Prof Niels Schiller Seminar

Prof Niels Schiller Seminar

Date: Tuesday, 16 October 2018, 11.00am - 12noon
Venue: The Australian Hearing Hub, Level 3, Room 3.610, Macquarie University
Speaker: Professor Niels O. Schiller, Leiden University Centre for Linguistics (LUCL) & Leiden Institute for Brain and Cognition (LIBC), Leiden University
Host: Dr Mike Proctor
Topic: Morphological processing in speech production: The case of compounding


Abstract

This talk will be about how we plan and produce speech. More specifically, how do we put together words and sentences and what are the linguistic units that need to be activated and retrieved from long-term memory. Words can consist of smaller meaningful elements called “morphemes”, e.g. the English compound dishwasher consisting of dish (meaning: ‘dirty dishes’) and washer (derived from ‘to wash’; meaning: ‘to clean’). How do we represent words like dishwasher in our memory – as one holistic entity or do we (also) store the morphemes dishwash, and the suffix -er separately?

The present series of studies investigated morphological priming as well as its time course and neural correlates in overt speech production using a long-lag priming paradigm. Behavioural (reaction time), event-related potential (ERP), and neuroimaging (fMRI) data were collected in separate sessions. Recently, we extended our research to multilingual participants. I will report about five different studies which show an extremely coherent picture and argue for a separate level of morphological processing in language production planning.

Bio
Professor Niels Schiller is Scientific Director of the Leiden University Centre for Linguistics and Professor of Psycho- and Neurolinguistics at Leiden University. His research areas are psycho- and neurolinguistics, in particular syntactic, morphological, and phonological processes in language production and reading aloud.
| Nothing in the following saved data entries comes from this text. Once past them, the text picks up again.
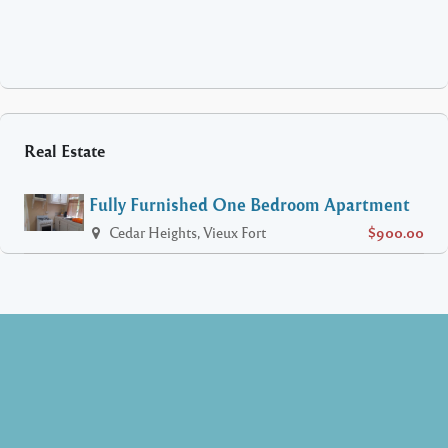
Real Estate
Fully Furnished One Bedroom Apartment
Cedar Heights, Vieux Fort
$900.00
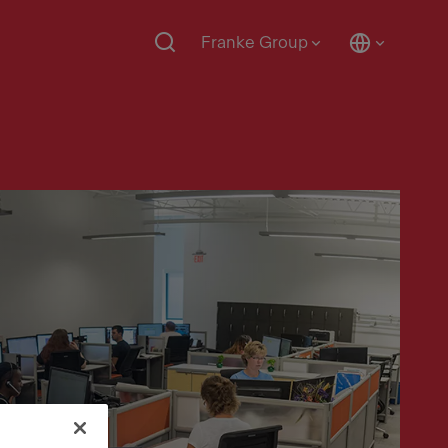
Franke Group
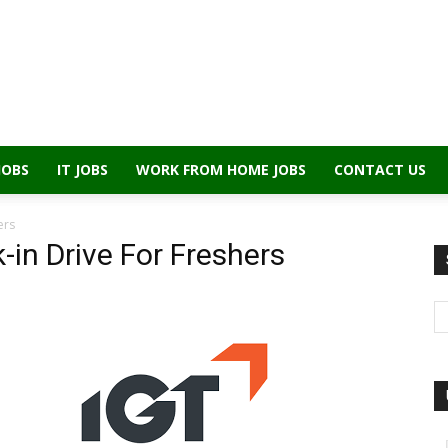
JOBS
IT JOBS
WORK FROM HOME JOBS
CONTACT US
ers
-in Drive For Freshers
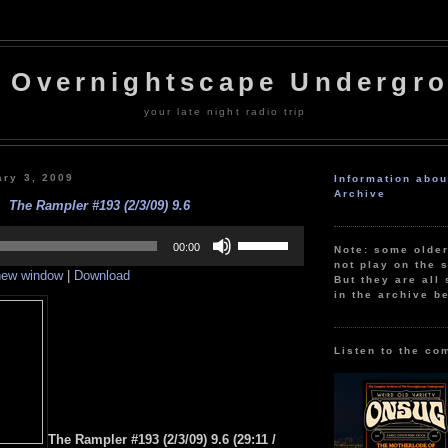
 Overnightscape Undergr
your late night radio trip
ary 3, 2009
Information abo
Archive
The Rampler #193 (2/3/09) 9.6
Use
Up/Down
00:00
Note: some olde
Arrow
not play on the s
 new window
|
Download
keys
But they are all 
to
in the archive b
increase
or
decrease
volume.
Listen to the co
The Rampler #193 (2/3/09) 9.6
(29:11 /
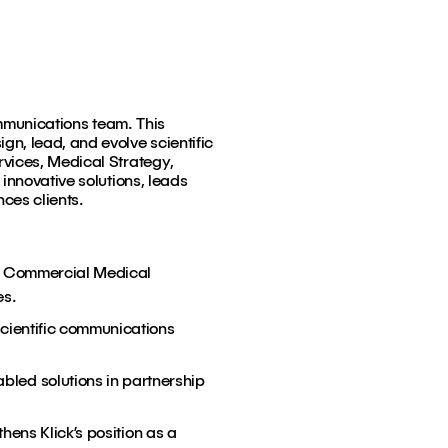
ommunications team. This
n, lead, and evolve scientific
rvices, Medical Strategy,
innovative solutions, leads
nces clients.
nd Commercial Medical
es.
scientific communications
led solutions in partnership
hens Klick’s position as a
Furthermore, he is interested in articulatory-motor processes during speech production, language processing in neurologically impaired patients, and forensic phonetics. Professor Schiller is also involved in applied research, such as SpeechView, which consists of a pair of video glasses connected to a microphone that records the speech output of an interlocutor and transmits it wireless to a computing unit running speech-to-text software. The converted text is presented in the video glasses where the person wearing the glasses can read what the interlocutor has said. For sudden-deaf or hard-of-hearing people this system improves the intelligibility of speech significantly and can potentially increase their quality of life.